LG 50PS7000 television review

We may be in the midst of the long-awaited "digital" switchover, but the word itself is quickly ceasing to mean much in the world of video and high definition.

This 50-inch plasma from LG has a Freeview TV tuner inside for fetching digital TV pics, of course, but it also gives us another digital option. All hail the humble USB port, which on the 50PS7000 is capable of a fast transmission speed of 480Mbps. Is that really a big deal? Yes, because it allows the 50PS7000 to play video straight from a memory stick, and not just low quality fare - we’re talking 720p high-definition video in the new DivX HD format. (For samples go to the new DivX HD showcase pages on their webite, link below.)

Simply download and transfer to a memory stick for direct playback on the 50PS7000 – and in excellent quality (though don’t expect the fine detail and cinematic feel of a Blu-ray disc). It’s the ultimate in digital future-proofing - and no other TV manufacturer has thought of it yet.

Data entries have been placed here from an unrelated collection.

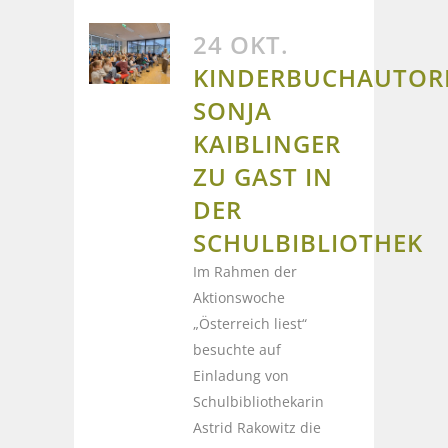
24 OKT.
KINDERBUCHAUTOR
SONJA
KAIBLINGER
ZU GAST IN
DER
SCHULBIBLIOTHEK
Im Rahmen der
Aktionswoche
„Österreich liest“
besuchte auf
Einladung von
Schulbibliothekarin
Astrid Rakowitz die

True, some TV brands have been offering streaming from a PC for a while - something that’s conspicuous by its absence on the 50PS7000 - but these complicated systems usually fall over and fail to play at least half the media file formats stored on a PC.

Not so the 50PS7000, whose media player can play, direct from the USB port, video files as unusual as MKV and MOV, the latter direct from iTunes, as well as MPG, AVI and DivX.

What the 50PS7000 can’t play is anything from Windows, so WMV video and WMA music files are off the menu. Music is restricted to MP3 and photos to JPG, but that shouldn’t cause too many problems.
Although if the transfer of music and photos is more you’re thing, the 50PS7000 offers you something genuinely unique in the shape of Bluetooth connectivity.

Accessed via the TV’s excellent idiot-proof onscreen menu system, the system works much the same as it does on mobile phones; simply enter a passcode on your phone to send photos and MP3 files to the TV for immediate display or playback. Saved in the TV’s built-in memory, it’s then possible to start a slideshow.

For all the 50PS7000’s innovations (check out its "one-pane" design that sees a sheet of glass cover both screen and frame), at its centre lies a reasonably good Full HD resolution plasma panel that does a good job across most sources. Blu-ray discs do lack the ultimate in clarity while Freeview can look noisy, but with no sign of blur, this smooth operator outguns all but high-end LCD TVs when it comes to cinematic punch.

A good dollop of contrast enables pictures to look reasonably accurate and colour is rich enough to keep things lively, though we’ve seen better - on both counts - on more expensive plasmas. It’s impossible to criticise the audio too much; a meaty sound that contains just enough bass makes this one of the few screens around that can be relied upon to deliver movie soundtracks.

Verdict

While not up there with the finest plasmas around when it comes to pictures, its digital media goodies and dependable audio make this 50-incher is worth every penny of its £1000 list price as a whole package. And with that price tag bound to drop, the 50PS7000 is worth keeping an eye out for.